Envoyé de mon Nexus 4 en utilisant Tapatalk


----------



## SoulFury

Quote:


> Originally Posted by *fablog*
> 
> I needed to fight a little during 15 min but it's fine. No need to modify anything. Can't say for the temp right now, the top fan will be installed this WE.
> 
> Envoyé de mon Nexus 4 en utilisant Tapatalk


Thanks for the reply. My SG08 sit in the living room some noise and thus temps are important for me.


----------



## mechris

Hello, all. New to the forums, first time builder.

Been pulling together the pieces for a kaveri build, and midway through, find myself thinking of changing course. Or, perhaps it'd be closer to the truth to say, finally a setting a course, since going in I didn't realize the built-in limitations of form factors, and just figured I'd look for good deals on the various components and pick them up as I went.

As it is, I have a case (New Soprano), power supply (Rosewill Fortress 750w), the 7850k, and my drives. What I'm now considering, is to go with a SFF build using the Asrock FM2A88X-ITX-WIFI (I think that's the right model number). I've been looking at different cases, and this Sugo 8 looks like it might fit the bill since it gives allowance for ODD and full size ATX PS, as well as the option for a full size graphics card if I decide to add that later (yes, I know there's a lot of strong feelings out there about whether there's any point in using, say, a 290 with Kaveri, but can we please avoid that discussion here?)

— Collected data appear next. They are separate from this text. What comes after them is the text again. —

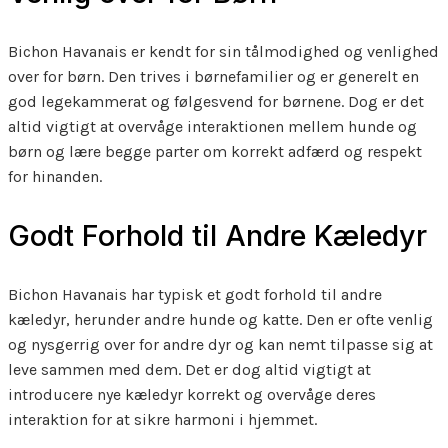
Bichon Havanais er kendt for sin tålmodighed og venlighed
over for børn. Den trives i børnefamilier og er generelt en
god legekammerat og følgesvend for børnene. Dog er det
altid vigtigt at overvåge interaktionen mellem hunde og
børn og lære begge parter om korrekt adfærd og respekt
for hinanden.
Godt Forhold til Andre Kæledyr
Bichon Havanais har typisk et godt forhold til andre
kæledyr, herunder andre hunde og katte. Den er ofte venlig
og nysgerrig over for andre dyr og kan nemt tilpasse sig at
leve sammen med dem. Det er dog altid vigtigt at
introducere nye kæledyr korrekt og overvåge deres
interaktion for at sikre harmoni i hjemmet.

I could keep everything as it is, if only the New Soprano allowed for mounting a mini-ITX board, or if there were an adaptor for this. I suppose I could mod it to accept the board, but A) don't really want to get into that on my first build, and B) that would sort of defeat the point of getting the small board. So, if my PSU will fit in this Sugo and still allow for a full length card at a later time, I think that's the way I'd like to go.

I took some measurements using a ruler, and converting from inches to millimeters, I get:

165+1/-0 x 149+1/-1 x 86+1/-1

Now, I know Silverstone give 160mm max, but I figure it's probably best if I ask the people who are actually building with it.

Thanks in advance for any comments/thoughts/insights, and sorry for being so long winded.


----------



## fablog

The sg08 with a top mounted 140mm bequiet fan:


----------



## knight Solaire

Hej guys first timer builder here,

I am planning on joining the owners club soon. I have some questions about my build (see blow) and I hope it is ok to post them here

I am planning to get a PowerColor Radeon R9 290 PCS (http://www.amazon.com/PowerColor-290-DisplayPort-AXR9-4GBD5-PPDHE/dp/B00I0K670E/ref=sr_1_1?s=electronics&ie=UTF8&qid=1417432598&sr=1-1&keywords=PowerColor+Radeon+R9+290+PCS%2B%2C+4GB+GDDR5%2C+2x+DVI%2C+HDMI%2C+DisplayPort+%28AXR9+290+4GBD5-PPDHE%29)

which is 296 mm long

and a "be quite" PSU (http://www.amazon.de/dp/B00NC4HO4Q/ref=asc_df_B00NC4HO4Q22658369?smid=A1X0M9U5WW1195&tag=geizhals10-21&linkCode=df0&creative=22534&creativeASIN=B00NC4HO4Q&childASIN=B00NC4HO4Q)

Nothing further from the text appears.